A friend of Ann and Victor had just built a house over the storage area on his parents’ property. He and his family had not yet moved in, but he was happy to rent it to us for the week. Actually, we were the guinea pigs. We had electricity and running water. The electricity was fine, and the plumbing usually worked, but the hot water hadn’t been connected. But after a hot day of work, a cold shower wasn’t so bad. It was the rainy season, and we had water coming through the roof and under the windows.
Every day we alternated between two local homes, where the women prepared our two main meals.
Our primary focus was working on projects at the school. This is the schoolyard, with classrooms on two sides. This is the school office, and behind it are the restrooms. I’ll talk about that later.

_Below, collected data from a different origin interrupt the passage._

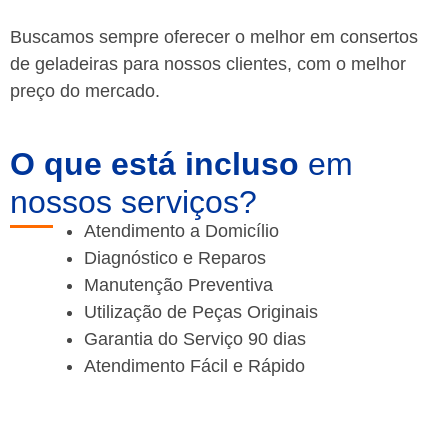
Buscamos sempre oferecer o melhor em consertos
de geladeiras para nossos clientes, com o melhor
preço do mercado.
O que está incluso
em
nossos serviços?
Atendimento a Domicílio
Diagnóstico e Reparos
Manutenção Preventiva
Utilização de Peças Originais
Garantia do Serviço 90 dias
Atendimento Fácil e Rápido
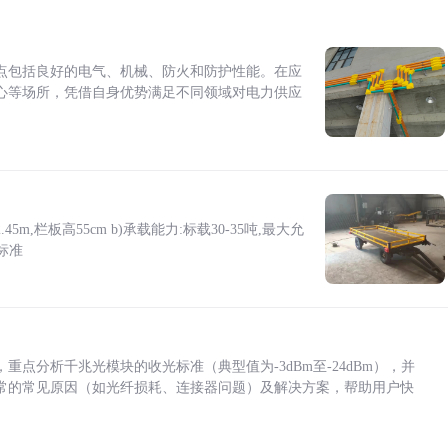
点包括良好的电气、机械、防火和防护性能。在应
心等场所，凭借自身优势满足不同领域对电力供应
5m,栏板高55cm b)承载能力:标载30-35吨,最大允
标准
点分析千兆光模块的收光标准（典型值为-3dBm至-24dBm），并
常的常见原因（如光纤损耗、连接器问题）及解决方案，帮助用户快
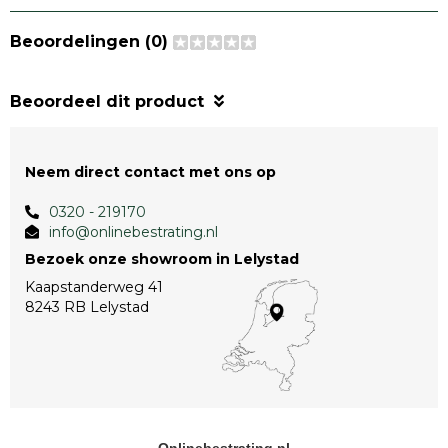
Beoordelingen (0)
Beoordeel dit product
Neem direct contact met ons op
0320 - 219170
info@onlinebestrating.nl
Bezoek onze showroom in Lelystad
Kaapstanderweg 41
8243 RB Lelystad
Onlinebestrating.nl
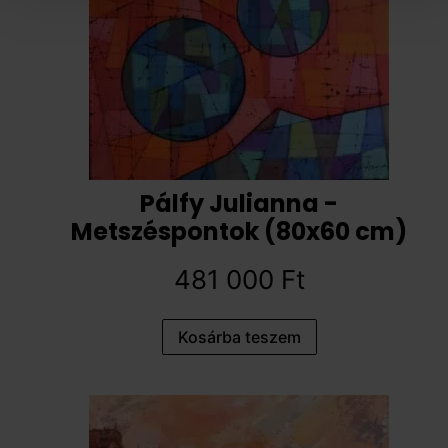
Pálfy Julianna -
Metszéspontok (80x60 cm)
481 000
Ft
Kosárba teszem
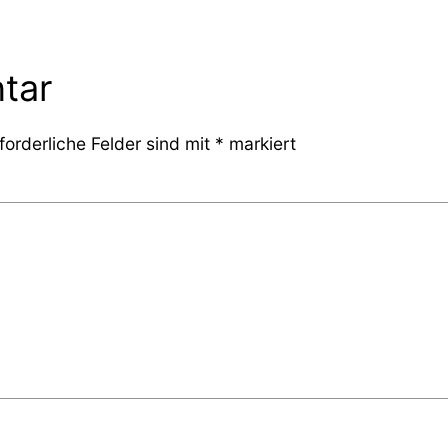
tar
forderliche Felder sind mit
*
markiert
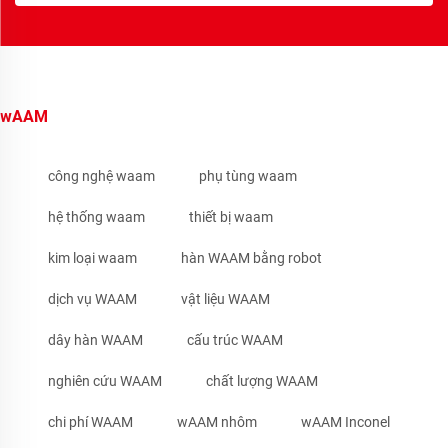
wAAM
công nghệ waam
phụ tùng waam
hệ thống waam
thiết bị waam
kim loại waam
hàn WAAM bằng robot
dịch vụ WAAM
vật liệu WAAM
dây hàn WAAM
cấu trúc WAAM
nghiên cứu WAAM
chất lượng WAAM
chi phí WAAM
wAAM nhôm
wAAM Inconel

Our first job was to paint the school office. It reminded me of ASP. There wasn’t enough room for all 7 of us to work at the same time. So we took turns painting and socializing with some of the students. They study English, and some were happy to practice with us. They also enjoyed watching us work.
We saw some of the classrooms and the computer lab. Over the years, Amigos has donated about 35 used computers, and the school has a very capable young man who teaches computer classes. During our visit, Amigos announced that we will fund the purchase and installation of an internet system at the school, complete with the receiving tower, wi-fi devices, and router, as well as the monthly service charge covering the remainder of this school year (October). Beginning next year, the monthly costs will be added to the tuition of each student (about $.35 per student per month)
Another one of our projects was to renovate the school restrooms. Every afternoon, the town water is shut off for several hours. In order to provide water for the school restrooms, Amigos bought a large water tank, which was installed by local workmen while we were there. We also painted the walls of the restrooms.
Our third work project was in conjunction with our 19 scholarship students. There is a large commercial workshop in town, abandoned shortly after the German coffee producers were forced to leave Guatemala around the time of WWII. Some of the equipment is still used by locals, and there are plans to turn part of it into a museum. The scholarship students have undertaken to clean it up, dusting off the equipment and removing accumulated trash. We spent an afternoon working with them on that project.
By the way, the town received its name when the Germans were looking it over as a place to do business. The local people said, in their Mayan language, Chok La, which means Come on in.
Amigos de Chocola also works with other non-profit groups. One of them is Seeds for the Future. We visited their office to learn about their work teaching local families to grow some of their own food. They work with 41 families. We visited several of their gardens.
On our last day, the families of our scholarship students thanked us with a picnic lunch. Before the meal, we presented certificates to each of the scholarship students. A fitting ending to a successful week.